Data for analysis:

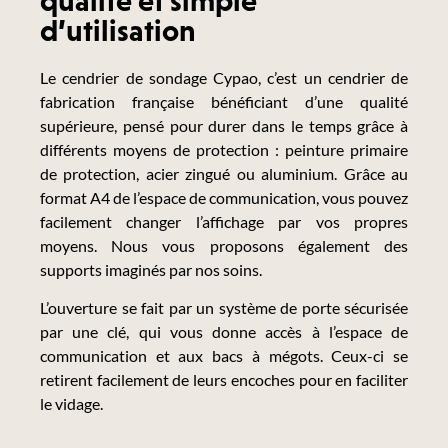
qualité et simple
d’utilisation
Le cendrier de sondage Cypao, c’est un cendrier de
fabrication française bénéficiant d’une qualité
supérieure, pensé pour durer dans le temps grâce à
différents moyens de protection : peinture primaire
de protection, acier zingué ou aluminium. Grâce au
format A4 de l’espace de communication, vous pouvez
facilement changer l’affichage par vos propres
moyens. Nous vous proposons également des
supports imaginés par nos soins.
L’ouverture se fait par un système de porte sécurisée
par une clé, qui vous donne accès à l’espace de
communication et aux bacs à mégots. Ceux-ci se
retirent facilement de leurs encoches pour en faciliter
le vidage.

==

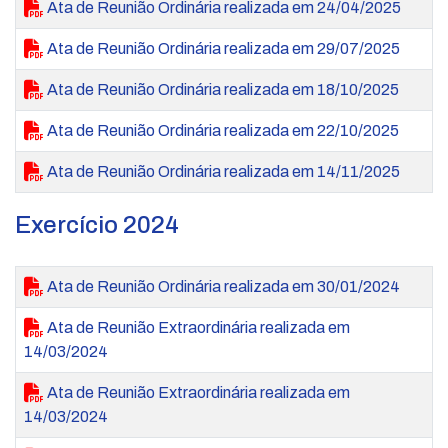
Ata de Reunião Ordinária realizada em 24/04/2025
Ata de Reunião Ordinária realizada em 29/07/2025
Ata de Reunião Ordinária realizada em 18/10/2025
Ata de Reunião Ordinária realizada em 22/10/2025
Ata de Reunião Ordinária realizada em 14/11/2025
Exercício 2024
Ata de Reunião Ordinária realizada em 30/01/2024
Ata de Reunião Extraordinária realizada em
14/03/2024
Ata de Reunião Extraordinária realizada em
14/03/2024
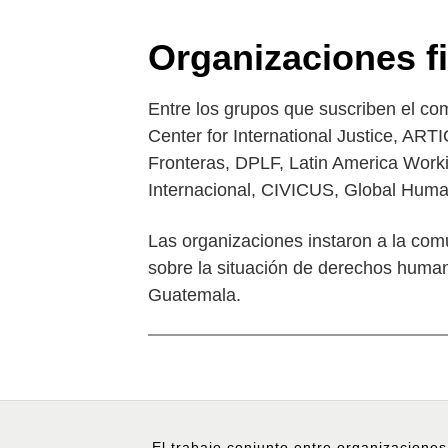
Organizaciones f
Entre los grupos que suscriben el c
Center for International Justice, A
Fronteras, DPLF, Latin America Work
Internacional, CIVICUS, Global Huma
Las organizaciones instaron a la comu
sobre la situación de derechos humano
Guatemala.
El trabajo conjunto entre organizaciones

Task item:
Which lines of the material contain the string "Reunião"? List each of them.

Task answer:
Ata de Reunião Ordinária realizada em 24/04/2025
Ata de Reunião Ordinária realizada em 29/07/2025
Ata de Reunião Ordinária realizada em 18/10/2025
Ata de Reunião Ordinária realizada em 22/10/2025
Ata de Reunião Ordinária realizada em 14/11/2025
Ata de Reunião Ordinária realizada em 30/01/2024
Ata de Reunião Extraordinária realizada em
Ata de Reunião Extraordinária realizada em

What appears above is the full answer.